Simpler nvidia-docker

This shell script should be placed within your home directory on the server. It makes starting a nvidia-docker container simpler by requiring fewer parameters.

#!/bin/bash

# A splified method to run an nvidia-docker container that's been set up to run
# most needs of the DataLab team

print_usage() {
    echo "ndock: A simplified nvidia-docker command"
    echo "usage: ndock local_dir_mapping docker_image [port]"
    echo ""
    echo "local_dir_mapping: the directory to be mapped to /workspace inside "
    echo "                   the docker container"
    echo "docker_image:      the docker image tag or id to be instantiated"
    echo "port:              if the ssh port is to be exposed, the server port"
    echo "                   to expose it on"
}

# Actual code
if [ $# -eq 0 ];
    then
    print_usage
    exit 1
else
    if test -z "$3";
        then
        echo "Running docker image "$2" from "$1"";
    else
        echo "Running docker image "$2" from "$1", exposing ssh on port "$3"";
        PORT="-p 127.0.0.1:"$3":22";
    fi

    nvidia-docker run --shm-size=16g -it ${PORT} -v "$1":/workspace "$2" bash;
fi

Making a TensorBoard docker container

To make a TensorBoard docker container that runs from a specific logging folder, first create a Dockerfile as follows:

# Dockerfile that installs tensorboard

FROM amd64/python:3.6.9

WORKDIR /workspace

RUN chmod -R a+w . && \
    pip install --upgrade pip && \
    pip install --no-cache-dir tensorflow==1.14.0 tensorboard==1.14.0

EXPOSE 6006
ENTRYPOINT tensorboard --logdir /workspace

And build the image. Then, use the following script to start the docker container.

#!/bin/bash

if test -z "$1";
    then
    echo "Error: No workspace mapping specified."
    return -1
fi
echo "Running saty/tensorboard with "$1" as workspace. Mapping port localhost:[YOUR_PORT] -> 0.0.0.0:6006"
srun --pty --ntasks=1 --cpus-per-task=4 --mem=8G docker run -it -v "$1":/workspace -p 127.0.0.1:[YOUR PORT]:6006 --name tensorboard [IMAGE_NAME]
[YOUR_PORT]

This is the port you would like to expose the docker container at.

[IMAGE_NAME]

This is the name of the image built using the Dockerfile above.

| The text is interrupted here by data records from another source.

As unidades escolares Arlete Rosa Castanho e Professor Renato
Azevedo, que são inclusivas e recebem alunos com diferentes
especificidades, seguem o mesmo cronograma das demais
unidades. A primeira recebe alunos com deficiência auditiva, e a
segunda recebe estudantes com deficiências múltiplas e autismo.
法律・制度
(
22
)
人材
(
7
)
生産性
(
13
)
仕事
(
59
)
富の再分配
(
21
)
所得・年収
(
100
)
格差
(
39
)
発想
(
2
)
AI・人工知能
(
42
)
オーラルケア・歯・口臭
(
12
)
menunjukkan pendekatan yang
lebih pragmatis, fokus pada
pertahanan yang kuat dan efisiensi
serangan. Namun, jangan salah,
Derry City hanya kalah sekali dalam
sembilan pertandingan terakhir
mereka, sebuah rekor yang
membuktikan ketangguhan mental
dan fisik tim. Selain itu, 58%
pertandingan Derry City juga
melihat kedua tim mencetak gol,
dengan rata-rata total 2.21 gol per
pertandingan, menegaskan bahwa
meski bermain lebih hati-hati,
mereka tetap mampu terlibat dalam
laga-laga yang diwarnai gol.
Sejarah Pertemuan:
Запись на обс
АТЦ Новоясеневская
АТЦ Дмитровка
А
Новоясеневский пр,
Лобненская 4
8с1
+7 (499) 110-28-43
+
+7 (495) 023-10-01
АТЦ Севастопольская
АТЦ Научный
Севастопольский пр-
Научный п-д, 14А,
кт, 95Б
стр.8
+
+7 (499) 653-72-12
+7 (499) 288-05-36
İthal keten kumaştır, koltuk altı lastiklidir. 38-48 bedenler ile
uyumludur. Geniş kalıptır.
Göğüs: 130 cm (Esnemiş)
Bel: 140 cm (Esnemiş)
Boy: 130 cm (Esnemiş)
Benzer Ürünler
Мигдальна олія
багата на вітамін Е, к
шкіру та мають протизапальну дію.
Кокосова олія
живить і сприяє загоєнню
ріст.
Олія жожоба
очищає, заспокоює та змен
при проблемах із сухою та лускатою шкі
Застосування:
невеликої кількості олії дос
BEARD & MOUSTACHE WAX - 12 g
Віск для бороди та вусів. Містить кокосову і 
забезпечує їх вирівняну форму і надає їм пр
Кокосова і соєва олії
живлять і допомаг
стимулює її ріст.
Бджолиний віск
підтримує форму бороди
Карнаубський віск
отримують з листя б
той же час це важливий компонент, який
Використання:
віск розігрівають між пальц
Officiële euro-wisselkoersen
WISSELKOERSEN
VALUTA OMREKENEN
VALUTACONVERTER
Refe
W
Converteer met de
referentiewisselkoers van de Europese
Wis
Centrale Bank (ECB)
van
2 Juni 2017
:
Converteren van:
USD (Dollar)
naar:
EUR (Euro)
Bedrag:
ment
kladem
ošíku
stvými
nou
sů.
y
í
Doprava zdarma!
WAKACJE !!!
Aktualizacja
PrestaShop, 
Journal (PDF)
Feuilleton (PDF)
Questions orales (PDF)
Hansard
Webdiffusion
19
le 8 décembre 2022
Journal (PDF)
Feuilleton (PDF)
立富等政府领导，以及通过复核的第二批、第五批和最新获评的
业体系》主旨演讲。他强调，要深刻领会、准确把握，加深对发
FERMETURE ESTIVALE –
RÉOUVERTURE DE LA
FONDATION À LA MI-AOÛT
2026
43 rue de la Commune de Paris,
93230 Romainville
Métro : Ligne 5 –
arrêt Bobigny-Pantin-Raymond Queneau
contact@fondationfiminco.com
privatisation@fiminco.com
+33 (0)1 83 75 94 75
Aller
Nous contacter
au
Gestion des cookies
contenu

Then forward YOUR_PORT to a port on your localhost using the following script:

#!/bin/bash
echo "Forwarding TensorBoard port from dgx server"
ssh -L 127.0.0.1:5000:0.0.0.0:[PORT] -N [USERNAME]@[SERVER].cloudlab.zhaw.ch;
[PORT]

The port that was chosen in the previous script.

[USERNAME]

Your username on the DGX servers.

[SERVER]

The DGX server that is hosting the Docker container.

It’s easiest to just always reserve one port for TensorBoard so the variables above never need to be changed.